* TASK DESCRIPTION:
From the records below, please print only the lines from the one containing "Автомобилски гуми" through the one containing "США, во вторую – ее", both included. Skip the pictures.
+ + +
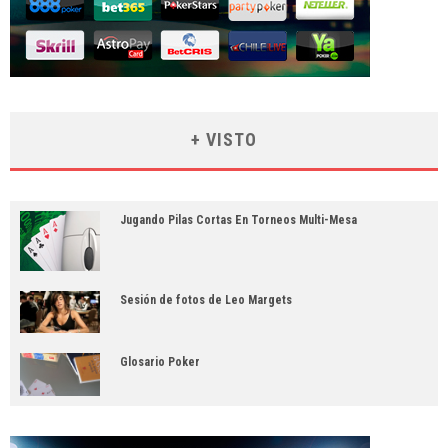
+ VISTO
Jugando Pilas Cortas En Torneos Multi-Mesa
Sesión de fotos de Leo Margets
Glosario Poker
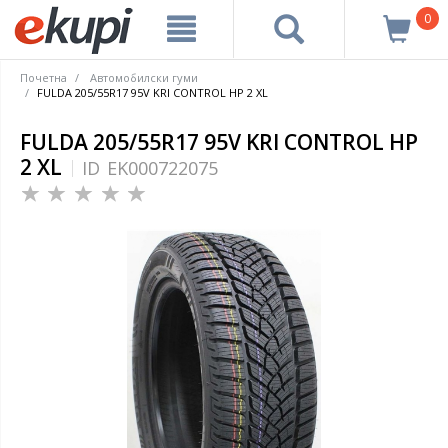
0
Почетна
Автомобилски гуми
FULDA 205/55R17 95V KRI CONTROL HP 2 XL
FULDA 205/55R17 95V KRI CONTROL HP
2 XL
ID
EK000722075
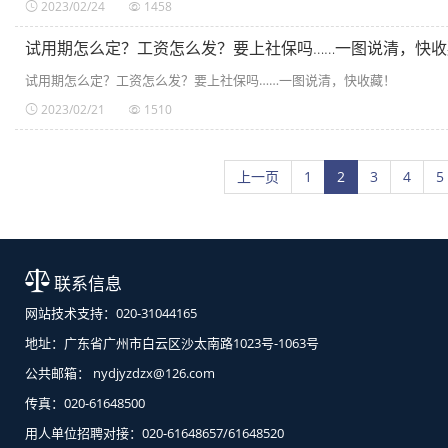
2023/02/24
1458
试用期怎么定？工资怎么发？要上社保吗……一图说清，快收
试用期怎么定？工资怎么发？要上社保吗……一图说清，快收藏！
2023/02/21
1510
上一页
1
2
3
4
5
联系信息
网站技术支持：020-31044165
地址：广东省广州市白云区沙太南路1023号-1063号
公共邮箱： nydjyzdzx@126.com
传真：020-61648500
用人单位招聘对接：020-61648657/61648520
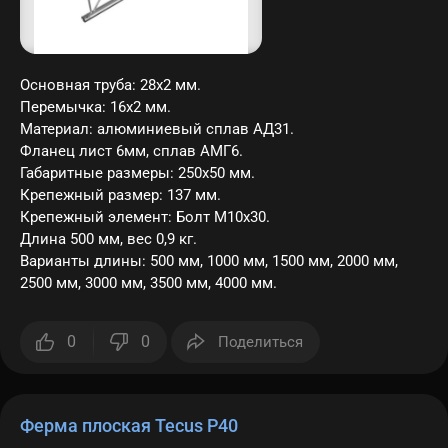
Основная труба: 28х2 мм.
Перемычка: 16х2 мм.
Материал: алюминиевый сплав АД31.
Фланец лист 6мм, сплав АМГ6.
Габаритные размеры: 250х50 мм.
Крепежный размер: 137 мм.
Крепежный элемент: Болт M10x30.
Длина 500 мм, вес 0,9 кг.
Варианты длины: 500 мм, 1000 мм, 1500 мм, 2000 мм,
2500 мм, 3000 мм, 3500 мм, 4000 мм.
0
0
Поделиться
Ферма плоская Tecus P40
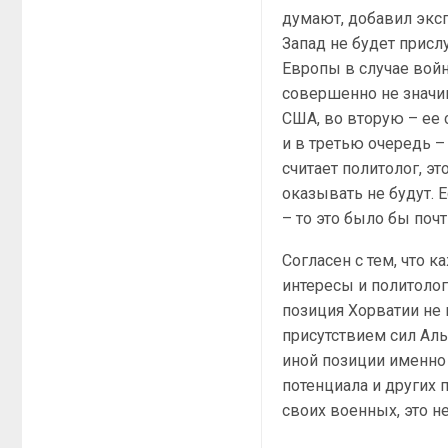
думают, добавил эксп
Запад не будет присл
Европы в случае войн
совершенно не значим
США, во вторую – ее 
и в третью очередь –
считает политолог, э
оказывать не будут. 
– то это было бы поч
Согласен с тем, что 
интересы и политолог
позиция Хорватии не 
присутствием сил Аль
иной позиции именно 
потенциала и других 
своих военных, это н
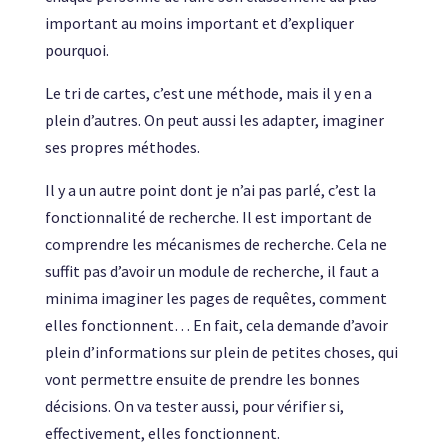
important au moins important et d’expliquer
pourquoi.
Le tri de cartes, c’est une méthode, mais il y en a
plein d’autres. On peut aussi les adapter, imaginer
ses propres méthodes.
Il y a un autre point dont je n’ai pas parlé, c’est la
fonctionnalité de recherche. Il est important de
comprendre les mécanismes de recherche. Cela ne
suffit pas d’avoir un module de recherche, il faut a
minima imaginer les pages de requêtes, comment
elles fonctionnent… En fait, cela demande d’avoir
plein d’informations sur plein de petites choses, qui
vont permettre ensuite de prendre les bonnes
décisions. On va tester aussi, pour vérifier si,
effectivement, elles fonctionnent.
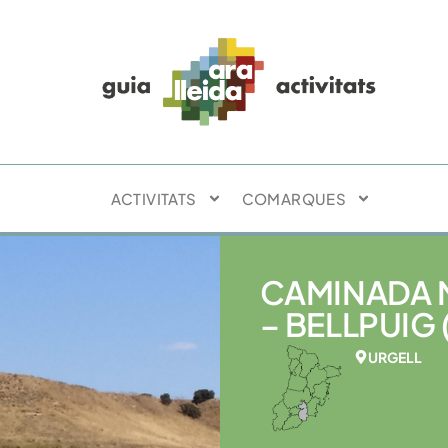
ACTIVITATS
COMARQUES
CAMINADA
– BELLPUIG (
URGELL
+ + +
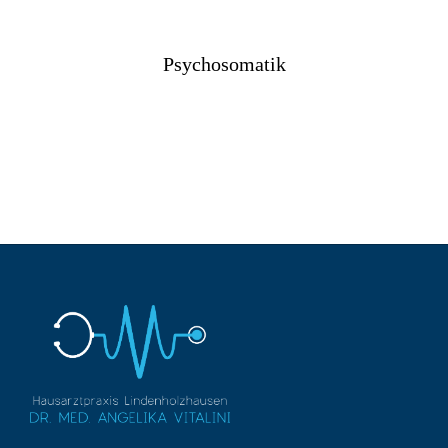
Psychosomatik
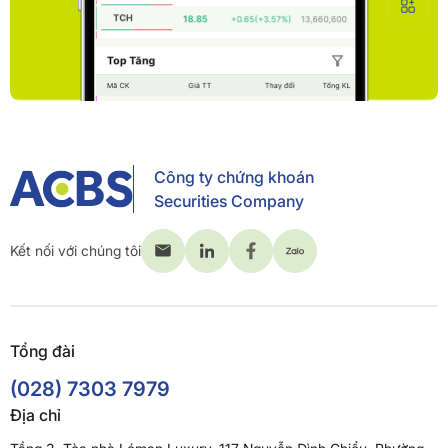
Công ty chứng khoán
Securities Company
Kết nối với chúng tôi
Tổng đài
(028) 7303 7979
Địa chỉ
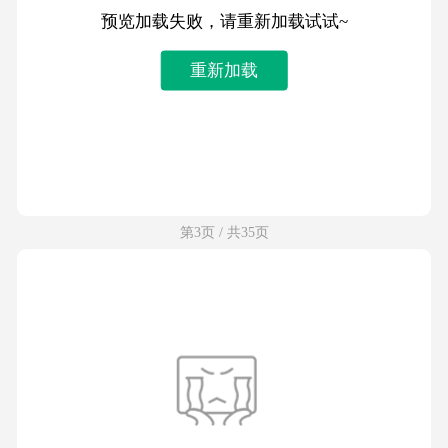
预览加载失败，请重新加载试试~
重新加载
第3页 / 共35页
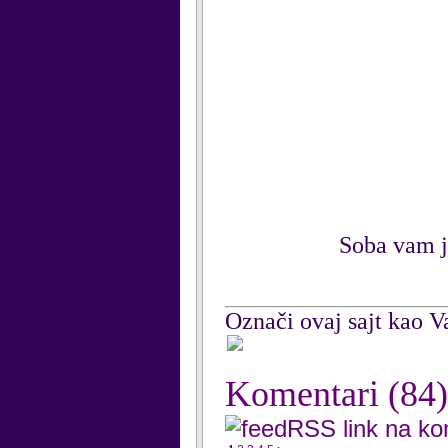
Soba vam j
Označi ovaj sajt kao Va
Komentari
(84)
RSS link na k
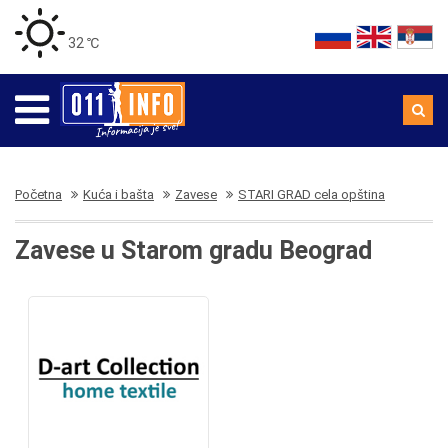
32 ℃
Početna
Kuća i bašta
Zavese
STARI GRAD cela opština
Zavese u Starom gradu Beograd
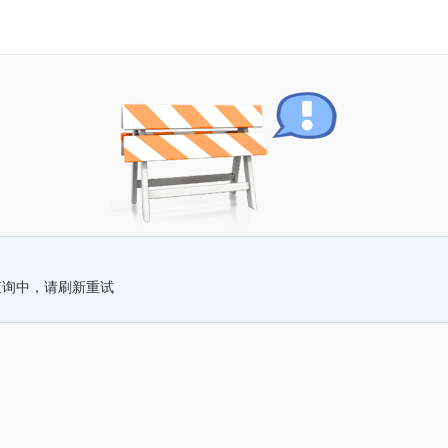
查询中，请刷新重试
+ + +
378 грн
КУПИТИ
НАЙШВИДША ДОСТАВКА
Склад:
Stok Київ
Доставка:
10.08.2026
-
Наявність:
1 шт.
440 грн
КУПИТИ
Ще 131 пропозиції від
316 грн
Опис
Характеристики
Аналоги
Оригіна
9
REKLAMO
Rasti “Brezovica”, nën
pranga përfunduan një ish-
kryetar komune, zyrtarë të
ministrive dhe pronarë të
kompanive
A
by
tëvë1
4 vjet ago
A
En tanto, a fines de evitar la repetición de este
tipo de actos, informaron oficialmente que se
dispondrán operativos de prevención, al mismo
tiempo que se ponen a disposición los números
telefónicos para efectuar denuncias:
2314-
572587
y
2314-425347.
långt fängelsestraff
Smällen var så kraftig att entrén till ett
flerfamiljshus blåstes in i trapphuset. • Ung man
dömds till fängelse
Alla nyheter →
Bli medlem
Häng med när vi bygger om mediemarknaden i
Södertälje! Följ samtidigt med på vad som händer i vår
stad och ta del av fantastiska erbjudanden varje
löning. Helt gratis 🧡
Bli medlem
+ + +
* FINISHED TASK:
Автомобилски гуми
FULDA 205/55R17 95V KRI CONTROL HP 2 XL
FULDA 205/55R17 95V KRI CONTROL HP
2 XL
ID
EK000722075
2023/02/24
1458
试用期怎么定？工资怎么发？要上社保吗……一图说清，快收
试用期怎么定？工资怎么发？要上社保吗……一图说清，快收藏！
2023/02/21
1510
上一页
1
2
3
4
5
联系信息
网站技术支持：020-31044165
地址：广东省广州市白云区沙太南路1023号-1063号
公共邮箱： nydjyzdzx@126.com
传真：020-61648500
用人单位招聘对接：020-61648657/61648520
Основная труба: 28х2 мм.
Перемычка: 16х2 мм.
Материал: алюминиевый сплав АД31.
Фланец лист 6мм, сплав АМГ6.
Габаритные размеры: 250х50 мм.
Крепежный размер: 137 мм.
Крепежный элемент: Болт M10x30.
Длина 500 мм, вес 0,9 кг.
Варианты длины: 500 мм, 1000 мм, 1500 мм, 2000 мм,
2500 мм, 3000 мм, 3500 мм, 4000 мм.
0
0
Поделиться
Ферма плоская Tecus P40
думают, добавил эксп
Запад не будет присл
Европы в случае войн
совершенно не значим
США, во вторую – ее 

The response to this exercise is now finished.